[What you have to do] Write back every line of the listing exactly, excluding images.

[Data extracts]
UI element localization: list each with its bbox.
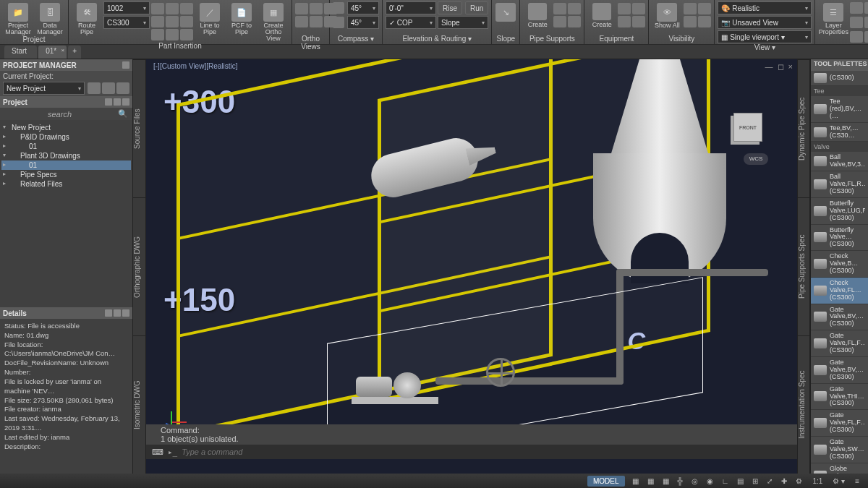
status-menu-button[interactable]: ⚙ ▾ [830,477,848,485]
new-tab-button[interactable]: + [68,46,81,59]
tree-node[interactable]: 01 [1,142,131,151]
palette-item[interactable]: Gate Valve,BV,… (CS300) [811,304,868,331]
current-project-combo[interactable]: New Project [3,82,85,95]
fitting-btn[interactable] [180,16,193,27]
equip-btn[interactable] [632,3,645,14]
palette-item[interactable]: Gate Valve,SW… (CS300) [811,437,868,463]
compass-icon[interactable] [333,17,344,28]
fitting-btn[interactable] [166,29,179,40]
equip-btn[interactable] [618,3,631,14]
tree-node[interactable]: Plant 3D Drawings [1,151,131,160]
layer-properties-button[interactable]: ☰Layer Properties [818,1,848,43]
layer-btn[interactable] [864,31,868,43]
ortho-btn[interactable] [310,16,323,27]
annotation-scale[interactable]: 1:1 [809,477,825,485]
tab-01[interactable]: 01*× [38,46,67,59]
palette-item[interactable]: Gate Valve,BV,… (CS300) [811,357,868,384]
show-all-button[interactable]: 👁Show All [652,1,682,35]
close-icon[interactable]: × [788,62,793,72]
tree-node[interactable]: Pipe Specs [1,170,131,179]
run-button[interactable]: Run [465,1,488,14]
palette-item[interactable]: Gate Valve,FL,F… (CS300) [811,330,868,357]
layer-btn[interactable] [850,17,863,28]
palette-item[interactable]: Check Valve,B… (CS300) [811,251,868,278]
pcf-to-pipe-button[interactable]: 📄PCF to Pipe [226,1,257,42]
status-toggle[interactable]: ⊞ [749,477,761,485]
layer-btn[interactable] [864,17,868,28]
rise-button[interactable]: Rise [438,1,462,14]
close-icon[interactable]: × [61,47,64,53]
slope-combo[interactable]: Slope [438,16,488,29]
palette-item[interactable]: Check Valve,FL… (CS300) [811,278,868,304]
status-toggle[interactable]: ▦ [660,477,672,485]
panel-btn[interactable] [122,61,129,69]
line-to-pipe-button[interactable]: ／Line to Pipe [195,1,225,42]
viewcube-face[interactable]: FRONT [733,113,762,142]
search-bar[interactable]: search🔍 [0,108,132,120]
saved-view-combo[interactable]: 📷 Unsaved View [718,16,812,29]
palette-item[interactable]: Gate Valve,THI… (CS300) [811,384,868,411]
vertical-tab[interactable]: Instrumentation Spec [798,335,809,474]
minimize-icon[interactable]: — [765,62,773,72]
proj-btn[interactable] [116,82,129,94]
panel-label-compass[interactable]: Compass ▾ [333,35,379,44]
fitting-btn[interactable] [151,16,164,27]
status-toggle[interactable]: ⤢ [764,477,775,485]
fitting-btn[interactable] [180,3,193,14]
create-ortho-button[interactable]: ▦Create Ortho View [258,1,289,42]
panel-btn[interactable] [105,309,112,317]
compass-angle-1[interactable]: 45° [347,1,379,14]
viewport-combo[interactable]: ▦ Single viewport ▾ [718,30,812,43]
slope-tool[interactable]: ↘ [495,1,516,35]
vis-btn[interactable] [698,3,711,14]
viewcube[interactable]: FRONT [728,107,768,147]
viewport-controls-label[interactable]: [-][Custom View][Realistic] [153,62,238,70]
create-support-button[interactable]: Create [523,1,552,35]
panel-btn[interactable] [114,309,121,317]
compass-angle-2[interactable]: 45° [347,16,379,29]
vertical-tab[interactable]: Dynamic Pipe Spec [798,59,809,197]
fitting-btn[interactable] [166,16,179,27]
palette-item[interactable]: Ball Valve,FL,R… (CS300) [811,171,868,198]
palette-item[interactable]: Tee,BV,… (CS30… [811,123,868,142]
tree-node[interactable]: Related Files [1,179,131,189]
elevation-field[interactable]: 0'-0" [386,1,436,14]
support-btn[interactable] [568,16,581,27]
cop-combo[interactable]: ✓ COP [386,16,436,29]
command-input[interactable] [182,448,791,456]
vertical-tab[interactable]: Orthographic DWG [133,197,145,335]
maximize-icon[interactable]: ◻ [778,62,784,72]
panel-btn[interactable] [114,98,121,106]
equip-btn[interactable] [618,16,631,27]
proj-btn[interactable] [88,82,101,94]
status-toggle[interactable]: ∟ [719,477,732,485]
data-manager-button[interactable]: 🗄Data Manager [35,1,65,35]
search-icon[interactable]: 🔍 [118,109,128,119]
customize-button[interactable]: ≡ [852,477,862,485]
status-toggle[interactable]: ▦ [644,477,657,485]
spec-combo[interactable]: CS300 [103,16,150,29]
size-combo[interactable]: 1002 [103,1,150,14]
fitting-btn[interactable] [166,3,179,14]
palette-item[interactable]: Tee (red),BV,… (… [811,96,868,123]
create-equipment-button[interactable]: Create [587,1,616,35]
route-pipe-button[interactable]: 🛠Route Pipe [72,1,102,42]
palette-item[interactable]: Ball Valve,BV,3… [811,152,868,171]
status-toggle[interactable]: ◉ [704,477,716,485]
vertical-tab[interactable]: Isometric DWG [133,335,145,474]
panel-btn[interactable] [122,98,129,106]
status-toggle[interactable]: ⚙ [793,477,805,485]
ortho-btn[interactable] [310,3,323,14]
vis-btn[interactable] [698,16,711,27]
viewport-3d[interactable]: [-][Custom View][Realistic] —◻× FRONT WC… [146,59,797,474]
equip-btn[interactable] [632,16,645,27]
layer-btn[interactable] [850,2,863,14]
vis-btn[interactable] [684,16,697,27]
vertical-tab[interactable]: Source Files [133,59,145,197]
proj-btn[interactable] [102,82,115,94]
tree-node[interactable]: 01 [1,160,131,170]
palette-item[interactable]: (CS300) [811,71,868,86]
palette-item[interactable]: Globe Valve,B… (CS300) [811,463,868,474]
panel-btn[interactable] [105,98,112,106]
vis-btn[interactable] [684,3,697,14]
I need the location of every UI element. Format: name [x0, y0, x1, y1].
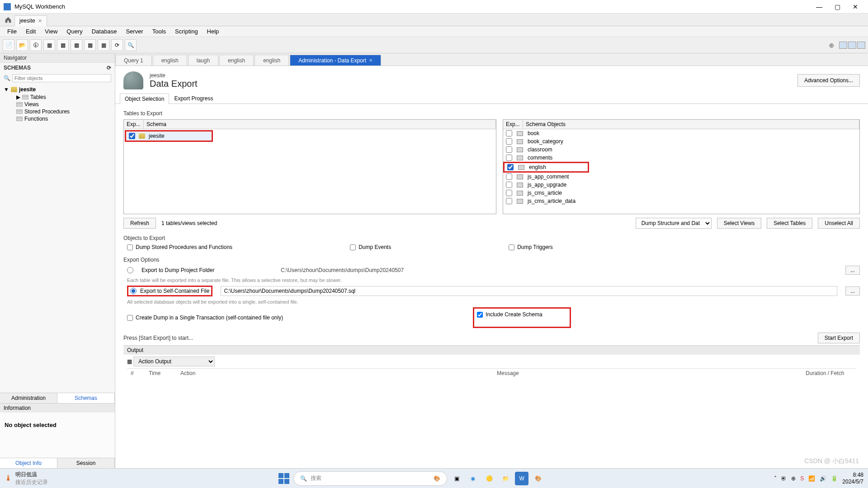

[Result of this exercise]
UI element localization: list each with its bbox.
status-menu-button[interactable]: ⚙ ▾ [830,477,848,485]
new-tab-button[interactable]: + [68,46,81,59]
tree-node[interactable]: 01 [1,142,131,151]
palette-item[interactable]: Gate Valve,BV,… (CS300) [811,304,868,331]
current-project-combo[interactable]: New Project [3,82,85,95]
fitting-btn[interactable] [180,16,193,27]
equip-btn[interactable] [632,3,645,14]
palette-item[interactable]: Gate Valve,SW… (CS300) [811,437,868,463]
compass-icon[interactable] [333,17,344,28]
fitting-btn[interactable] [166,29,179,40]
equip-btn[interactable] [618,3,631,14]
tree-node[interactable]: Plant 3D Drawings [1,151,131,160]
layer-properties-button[interactable]: ☰Layer Properties [818,1,848,43]
layer-btn[interactable] [864,31,868,43]
ortho-btn[interactable] [310,16,323,27]
annotation-scale[interactable]: 1:1 [809,477,825,485]
tab-01[interactable]: 01*× [38,46,67,59]
palette-item[interactable]: Gate Valve,BV,… (CS300) [811,357,868,384]
show-all-button[interactable]: 👁Show All [652,1,682,35]
close-icon[interactable]: × [788,62,793,72]
tree-node[interactable]: Pipe Specs [1,170,131,179]
run-button[interactable]: Run [465,1,488,14]
palette-item[interactable]: Gate Valve,FL,F… (CS300) [811,330,868,357]
layer-btn[interactable] [850,17,863,28]
palette-item[interactable]: Check Valve,B… (CS300) [811,251,868,278]
pcf-to-pipe-button[interactable]: 📄PCF to Pipe [226,1,257,42]
status-toggle[interactable]: ⊞ [749,477,761,485]
layer-btn[interactable] [864,17,868,28]
rise-button[interactable]: Rise [438,1,462,14]
close-icon[interactable]: × [61,47,64,53]
slope-combo[interactable]: Slope [438,16,488,29]
palette-item[interactable]: Check Valve,FL… (CS300) [811,278,868,304]
status-toggle[interactable]: ▦ [660,477,672,485]
panel-btn[interactable] [122,61,129,69]
line-to-pipe-button[interactable]: ／Line to Pipe [195,1,225,42]
viewcube-face[interactable]: FRONT [733,113,762,142]
search-bar[interactable]: search🔍 [0,108,132,120]
saved-view-combo[interactable]: 📷 Unsaved View [718,16,812,29]
palette-item[interactable]: Gate Valve,THI… (CS300) [811,384,868,411]
vertical-tab[interactable]: Instrumentation Spec [798,335,809,474]
minimize-icon[interactable]: — [765,62,773,72]
proj-btn[interactable] [116,82,129,94]
panel-label-compass[interactable]: Compass ▾ [333,35,379,44]
fitting-btn[interactable] [151,16,164,27]
status-toggle[interactable]: ⤢ [764,477,775,485]
fitting-btn[interactable] [180,3,193,14]
create-ortho-button[interactable]: ▦Create Ortho View [258,1,289,42]
panel-btn[interactable] [105,309,112,317]
compass-angle-1[interactable]: 45° [347,1,379,14]
viewport-combo[interactable]: ▦ Single viewport ▾ [718,30,812,43]
slope-tool[interactable]: ↘ [495,1,516,35]
vis-btn[interactable] [698,3,711,14]
viewcube[interactable]: FRONT [728,107,768,147]
viewport-controls-label[interactable]: [-][Custom View][Realistic] [153,62,238,70]
create-support-button[interactable]: Create [523,1,552,35]
panel-btn[interactable] [114,309,121,317]
compass-angle-2[interactable]: 45° [347,16,379,29]
vertical-tab[interactable]: Dynamic Pipe Spec [798,59,809,197]
fitting-btn[interactable] [166,16,179,27]
palette-item[interactable]: Ball Valve,FL,R… (CS300) [811,171,868,198]
palette-item[interactable]: Tee,BV,… (CS30… [811,123,868,142]
tree-node[interactable]: Related Files [1,179,131,189]
elevation-field[interactable]: 0'-0" [386,1,436,14]
support-btn[interactable] [568,16,581,27]
cop-combo[interactable]: ✓ COP [386,16,436,29]
command-input[interactable] [182,448,791,456]
vertical-tab[interactable]: Orthographic DWG [133,197,145,335]
maximize-icon[interactable]: ◻ [778,62,784,72]
panel-btn[interactable] [114,98,121,106]
equip-btn[interactable] [618,16,631,27]
proj-btn[interactable] [88,82,101,94]
status-toggle[interactable]: ∟ [719,477,732,485]
data-manager-button[interactable]: 🗄Data Manager [35,1,65,35]
search-icon[interactable]: 🔍 [118,109,128,119]
customize-button[interactable]: ≡ [852,477,862,485]
status-toggle[interactable]: ▦ [644,477,657,485]
spec-combo[interactable]: CS300 [103,16,150,29]
size-combo[interactable]: 1002 [103,1,150,14]
fitting-btn[interactable] [166,3,179,14]
palette-item[interactable]: Tee (red),BV,… (… [811,96,868,123]
create-equipment-button[interactable]: Create [587,1,616,35]
route-pipe-button[interactable]: 🛠Route Pipe [72,1,102,42]
palette-item[interactable]: Ball Valve,BV,3… [811,152,868,171]
status-toggle[interactable]: ◉ [704,477,716,485]
vertical-tab[interactable]: Isometric DWG [133,335,145,474]
panel-btn[interactable] [122,98,129,106]
status-toggle[interactable]: ⚙ [793,477,805,485]
ortho-btn[interactable] [310,3,323,14]
vis-btn[interactable] [698,16,711,27]
viewport-3d[interactable]: [-][Custom View][Realistic] —◻× FRONT WC… [146,59,797,474]
equip-btn[interactable] [632,16,645,27]
layer-btn[interactable] [850,2,863,14]
vis-btn[interactable] [684,16,697,27]
vertical-tab[interactable]: Source Files [133,59,145,197]
proj-btn[interactable] [102,82,115,94]
tree-node[interactable]: 01 [1,160,131,170]
palette-item[interactable]: (CS300) [811,71,868,86]
palette-item[interactable]: Globe Valve,B… (CS300) [811,463,868,474]
panel-btn[interactable] [105,98,112,106]
vis-btn[interactable] [684,3,697,14]
I need the location of every UI element. Format: name [x0, y0, x1, y1].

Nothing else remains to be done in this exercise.